STX B+ Tree Revisiting Binary Search

Posted on 2013-05-04 12:44 by Timo Bingmann at Permlink with 0 Comments. Tags: #stx-btree

While developing another piece of software, I happened to require a customizable binary search implementation, which lead me to revisit the binary search function of my quite popular STX B+ Tree implementation.

The binary search is a central component in the container, both for performance and correctness, as it is used when traversing the tree in search for a key or an insertion point. It is implemented in the find_lower() (and find_upper()) functions.
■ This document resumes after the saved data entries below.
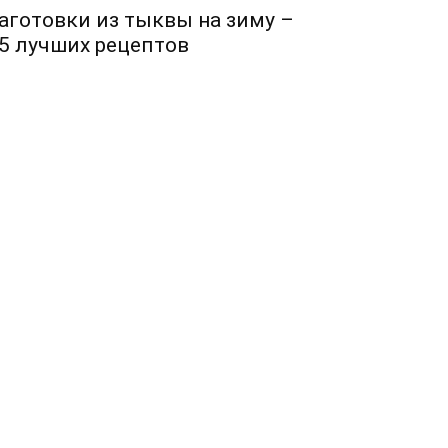
аготовки из тыквы на зиму –
5 лучших рецептов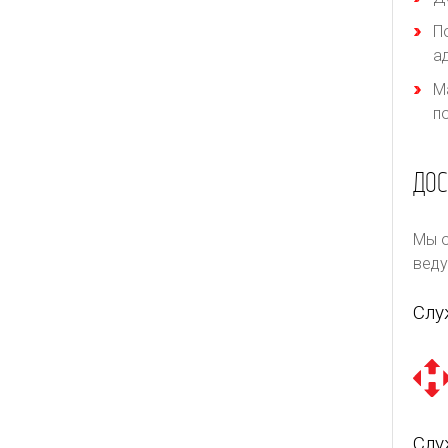
П
а
М
п
ДОС
Мы о
веду
Слу
Слу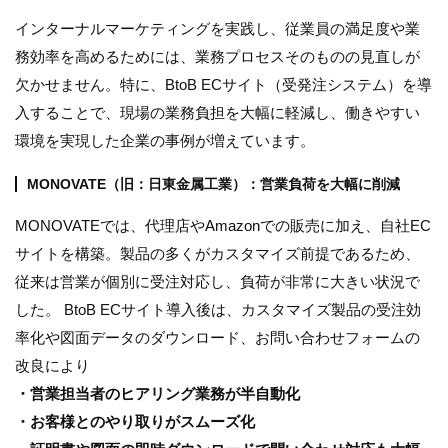
インターナルマーケティングを実践し、従業員の満足度や業
務効率を高めるためには、業務プロセスそのものの見直しが
欠かせません。特に、BtoB ECサイト（受発注システム）を導
入することで、現場の業務負担を大幅に軽減し、働きやすい
環境を実現した企業の事例が増えています。
MONOVATE（旧：日東金属工業）：営業負荷を大幅に削減
MONOVATEでは、代理店やAmazonでの販売に加え、自社EC
サイトを構築。製品の多くがカスタマイズ前提であるため、
従来は営業が個別に受注対応し、負荷が非常に大きい状況で
した。 BtoB ECサイト導入後は、カスタマイズ製品の受注効
率化や図面データのダウンロード、お問い合わせフォームの
改良により
・営業担当者のヒアリング業務が半自動化
・お客様とのやり取りがスムーズ化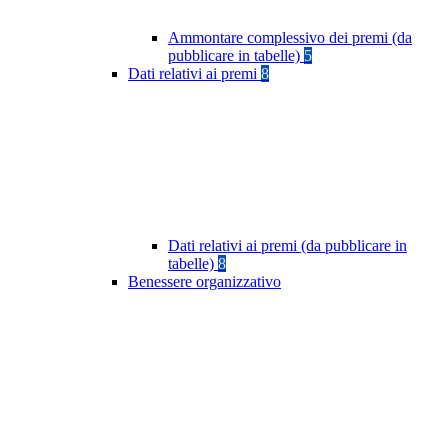
Ammontare complessivo dei premi (da
pubblicare in tabelle)
5
Dati relativi ai premi
8
Dati relativi ai premi (da pubblicare in
tabelle)
8
Benessere organizzativo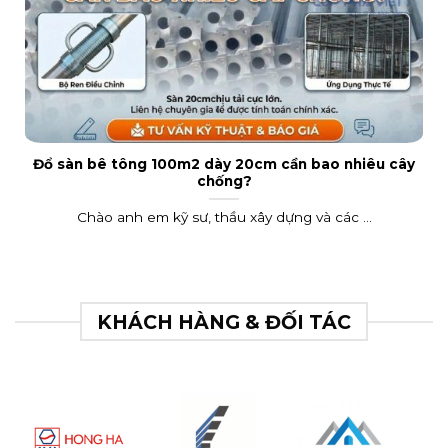
Đổ sàn bê tông 100m2 dày 20cm cần bao nhiêu cây
chống?
Chào anh em kỹ sư, thầu xây dựng và các ...
KHÁCH HÀNG & ĐỐI TÁC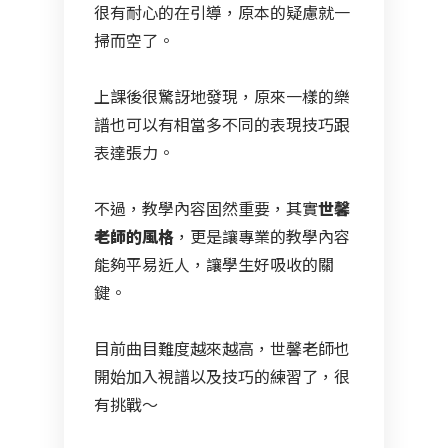
很有耐心的在引導，原本的疑慮就一
掃而空了。
上課後很驚訝地發現，原來一樣的樂
譜也可以有相當多不同的表現技巧跟
表達張力。
不過，教學內容固然重要，其實
世馨
老師的風格
，更是讓專業的教學內容
能夠平易近人，讓學生好吸收的關
鍵。
目前曲目難度越來越高，世馨老師也
開始加入視譜以及技巧的練習了，很
有挑戰～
In a first step, I cleaned the implementation to use an exclusive right boundary. In this binary search variant, hi points to the first element beyond the end (with the same meaning as usual end() C++ iterator). This got rid of the special case handled after the while loop. The exclusive right boundary is also a more natural implementation variant (even though most computer science textbooks contain the inclusive version).

Having thus changed the binary search, I reran the speed tests. However, to my surprise, the performance of the library decreased slightly, but consistently. See the code diff 39580c19 and resulting speed test PDF, where solid lines are after the patch and dashed ones before.

After some research, I found a good, independent study of binary search variants by Stephan Brumme. His summary is that a linear scan is more efficient than binary search, if the keys are located in only one cache line. This (of course) explained the performance decrease I measured, as my "special case" after the search was in fact a very short linear scan of two element.